Since 'the divine right of kings' is also a Catholic story, I'd like to point out what the German mystic Sr Anne Catherine Emmerich had to say about it in the 19th century. She was a simple, devout nun who had visions of Christ's life - her account was investigated by the Church's theologans and they stated that her information doesn't contradict the gospels. Her visions are recognized as authentic (although no Catholic is required to believe in her visions) - Sr Emmerich "expands" on the gospels, and describes their events in great detail. One such event pertains to the divine right of kings.

"Jesus gave His Apostles private instructions; (...) He spoke concerning the priesthood, the sacred unction, preparation of the Chrism and Holy Oils. He had 3 boxes, 2 of which contain a mixt of oil and balm. He taught them how to make this mixture, what parts of body to be anointed with them, upon what occasions. I remember, among other things, He mentioned a case in which the Holy Eucharist could not be administered; perhaps what He said had reference to Extreme Unction, for my recollections on this point are not very clear. He spoke of different kinds of anointing, in particular of that of kings, He said even wicked kings who were anointed, derived from it special powers. He put ointment and oil in the empty box, mixed them together, but I can't say for certain if it was at this moment, or at time of consecration of the bread, that He blessed the oil. I saw Jesus anoint Peter and John, on whose hands he poured the water which flowed on his own, and 2 whom He gave to drink out of the chalice. He laid his hands on their shoulders and heads, while they, on their part, joined their hands, crossed their thumbs, bow down profoundly before Him--I am not sure if they did not even kneel. He anointed thumb and fore-finger of each of their hands, marked a cross on their heads with Chrism. He said this would remain with them unto the end of the world. (...) All that Jesus did upon this occasion was done in private, taught equally in private. The Church has retained all that is essential of these secret instructions, under inspiration of the Holy Ghost, developed and adapted them to all her requirements."

So where is that box now, huh? :)

Interestingly enough, early Frankish, and later French medieval monarchs, claimed to possess a cup with holy oil, a cup that magically refilled itself, and which was used during coronation ceremonies.

Dropkick
Saturday, July 31st, 2010, 06:17 PM
Todays Kings belong in museums.


The real Kings are those who have the most money. The trillionaire Rockefellar family tell Obama what to do.

heksemester
Saturday, July 31st, 2010, 06:23 PM
I believe in the divine right to rule, but I acknowledge its misuse to underline a sovereign kingdoms power to oppress the feeble fools below.

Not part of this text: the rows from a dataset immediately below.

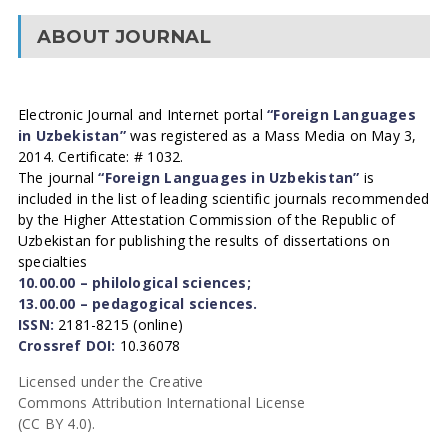
ABOUT JOURNAL
Electronic Journal and Internet portal
“Foreign Languages
in Uzbekistan”
was registered as a Mass Media on May 3,
2014. Certificate: # 1032.
The journal
“Foreign Languages in Uzbekistan”
is
included in the list of leading scientific journals recommended
by the Higher Attestation Commission of the Republic of
Uzbekistan for publishing the results of dissertations on
specialties
10.00.00 – philological sciences;
13.00.00 – pedagogical sciences.
ISSN:
2181-8215 (online)
Crossref DOI:
10.36078
Licensed under the Creative
Commons Attribution International License
(CC BY 4.0).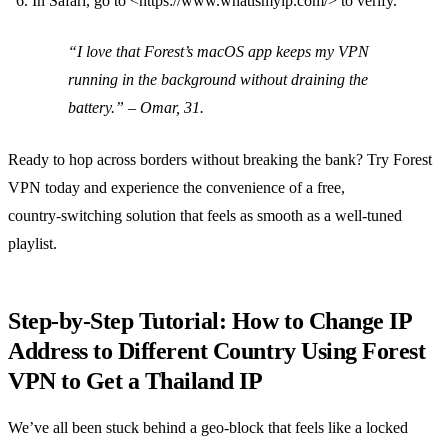
In Safari, go to <https://www.whatismyip.com/> to verify.
“I love that Forest’s macOS app keeps my VPN
running in the background without draining the
battery.”
– Omar, 31.
Ready to hop across borders without breaking the bank? Try Forest
VPN today and experience the convenience of a free,
country‑switching solution that feels as smooth as a well‑tuned
playlist.
Step‑by‑Step Tutorial: How to Change IP
Address to Different Country Using Forest
VPN to Get a Thailand IP
We’ve all been stuck behind a geo‑block that feels like a locked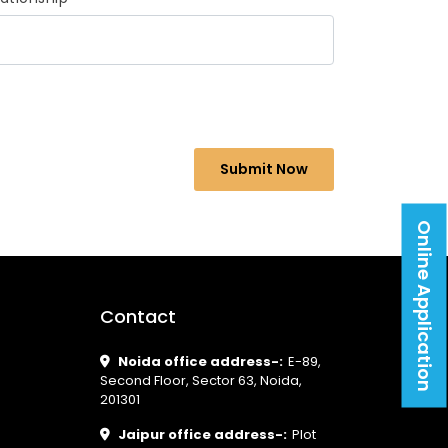
Online Application
Contact
Noida office address-:
E-89,
Second Floor, Sector 63, Noida,
201301
Jaipur office address-:
Plot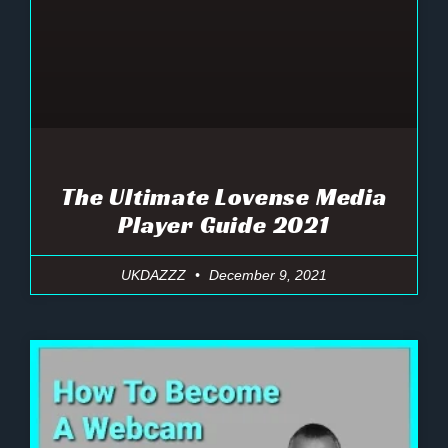
The Ultimate Lovense Media
Player Guide 2021
UKDAZZZ
December 9, 2021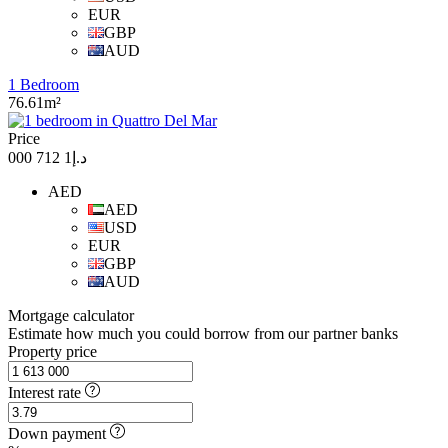
EUR
GBP
AUD
1 Bedroom
76.61m²
Price
د.إ1 712 000
AED
AED
USD
EUR
GBP
AUD
Mortgage calculator
Estimate how much you could borrow from our partner banks
Property price
Interest rate
Down payment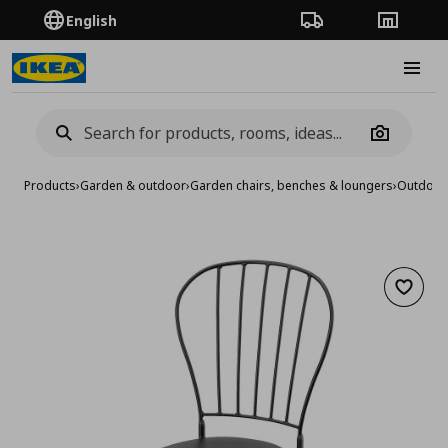
English
Order Tracking
Stores
Burge
Camera
Products
›
Garden & outdoor
›
Garden chairs, benches & loungers
›
Outdoor 
Add to 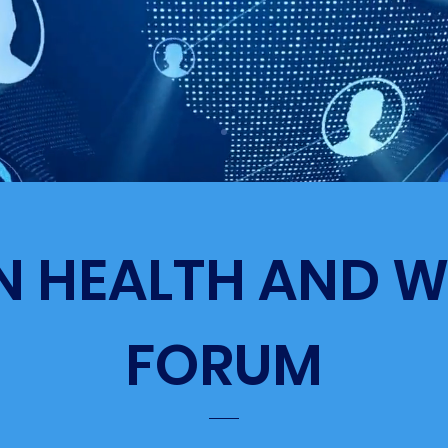
N HEALTH AND W
FORUM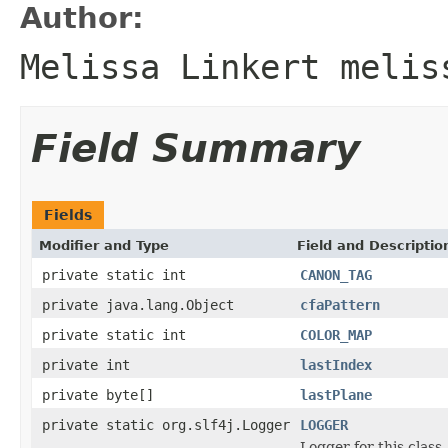
Author:
Melissa Linkert melis
Field Summary
Fields
Modifier and Type
Field and Descriptio
private static int
CANON_TAG
private java.lang.Object
cfaPattern
private static int
COLOR_MAP
private int
lastIndex
private byte[]
lastPlane
private static org.slf4j.Logger
LOGGER
Logger for this class.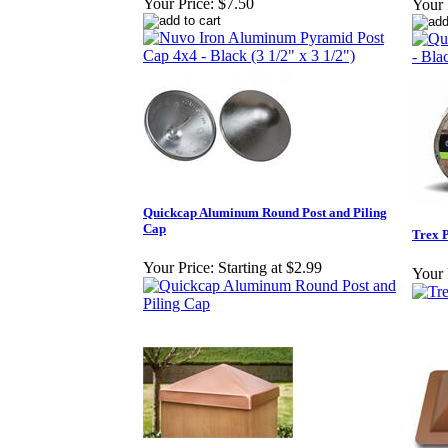
Your Price:
$7.50
Your 
Quickcap Aluminum Round Post and Piling
Cap
Trex P
Your Price:
Starting at $2.99
Your 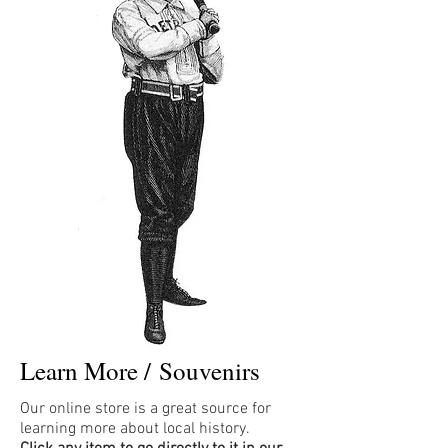
Learn More /
Souvenirs
Our online store is a great source for
learning more about local history.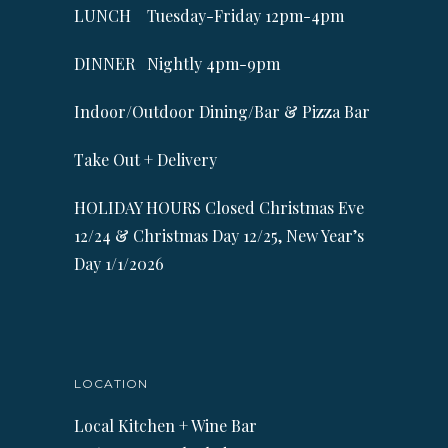
LUNCH Tuesday-Friday 12pm-4pm
DINNER Nightly 4pm-9pm
Indoor/Outdoor Dining/Bar & Pizza Bar
Take Out + Delivery
HOLIDAY HOURS Closed Christmas Eve
12/24 & Christmas Day 12/25, New Year’s
Day 1/1/2026
LOCATION
Local Kitchen + Wine Bar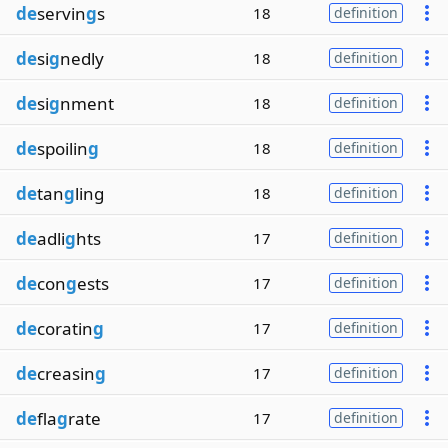
de
servin
g
s
18
definition
de
si
g
nedly
18
definition
de
si
g
nment
18
definition
de
spoilin
g
18
definition
de
tan
g
ling
18
definition
de
adli
g
hts
17
definition
de
con
g
ests
17
definition
de
coratin
g
17
definition
de
creasin
g
17
definition
de
fla
g
rate
17
definition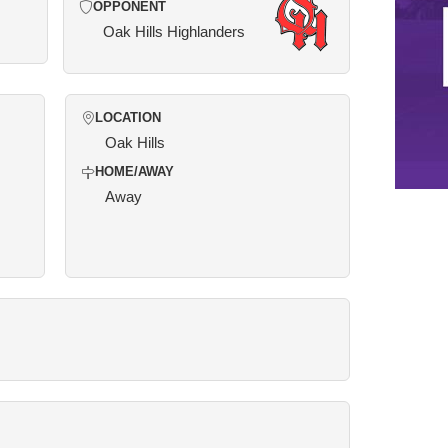
OPPONENT
Oak Hills Highlanders
LOCATION
Oak Hills
HOME/AWAY
Away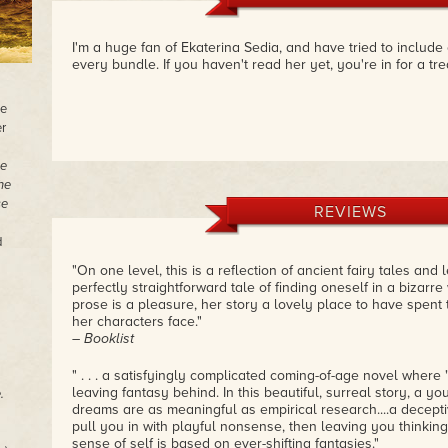
I'm a huge fan of Ekaterina Sedia, and have tried to include
every bundle. If you haven't read her yet, you're in for a tre
he
r
e
he
se
REVIEWS
d
"On one level, this is a reflection of ancient fairy tales and l
perfectly straightforward tale of finding oneself in a bizarre
prose is a pleasure, her story a lovely place to have spent 
her characters face."
– Booklist
" . . . a satisfyingly complicated coming-of-age novel where 
leaving fantasy behind. In this beautiful, surreal story, a yo
.
dreams are as meaningful as empirical research....a deceptive
pull you in with playful nonsense, then leaving you thinki
sense of self is based on ever-shifting fantasies."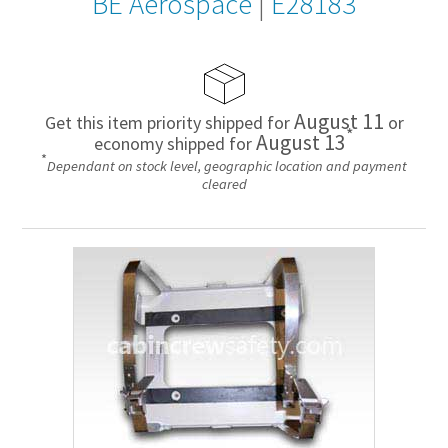
BE Aerospace
|
E28183
August 11
Get this item priority shipped for
or
*
August 13
economy shipped for
*
Dependant on stock level, geographic location and payment
cleared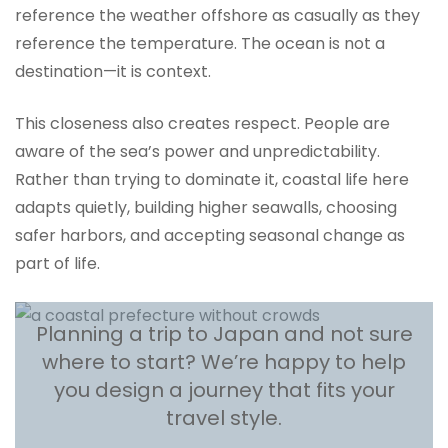
reference the weather offshore as casually as they
reference the temperature. The ocean is not a
destination—it is context.
This closeness also creates respect. People are
aware of the sea’s power and unpredictability.
Rather than trying to dominate it, coastal life here
adapts quietly, building higher seawalls, choosing
safer harbors, and accepting seasonal change as
part of life.
Planning a trip to Japan and not sure
where to start? We’re happy to help
you design a journey that fits your
travel style.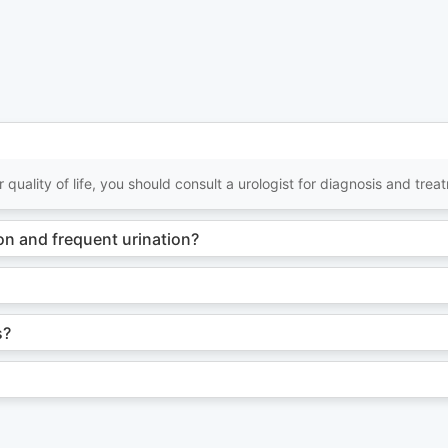
 quality of life, you should consult a urologist for diagnosis and trea
n and frequent urination?
s?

Pure blood equals pure leadership, and I surely believe in my own destiny to lead my family and my kind into a brighter future.

NorthernDawn
Tuesday, August 3rd, 2010, 03:11 AM
The power of divine rule must inherently be tempered with divine intentions towards the ruled......the simple will to power over a people is nothing short of anti-divine, and belays the all too "human" traits of greed and subjugation

wittwer
Saturday, August 7th, 2010, 02:34 PM
Basing the Political and Socio-Economic Order on the bizarre concept of "Divine Right" makes about as much sense as basing it upon the concept of the "Demos" and Mobocracy. Such is the reason Republicanism and Man evolved out the Dark Ages. Regicide is the act of a patriot and free man.

Ardito
Thursday, November 25th, 2010, 03:07 AM
I believe in monarchy as the manifestation of God's will on earth. I think that to say that the King is literally chosen is a misunderstanding; the King is the representative of God merely by being the King.

Without the manifestation of God's authority in the form of the King and of the natural social hierarchy, Man's worship will always be misdirected. Loyalty to the King is symbolic, and, in a sense, even direct, loyalty to God.

Rodskarl Dubhgall
Sunday, May 27th, 2018, 05:29 AM
It seems that today's bureaucrats operate with more arbitrary prerogative against vox populi than constitutional monarchs.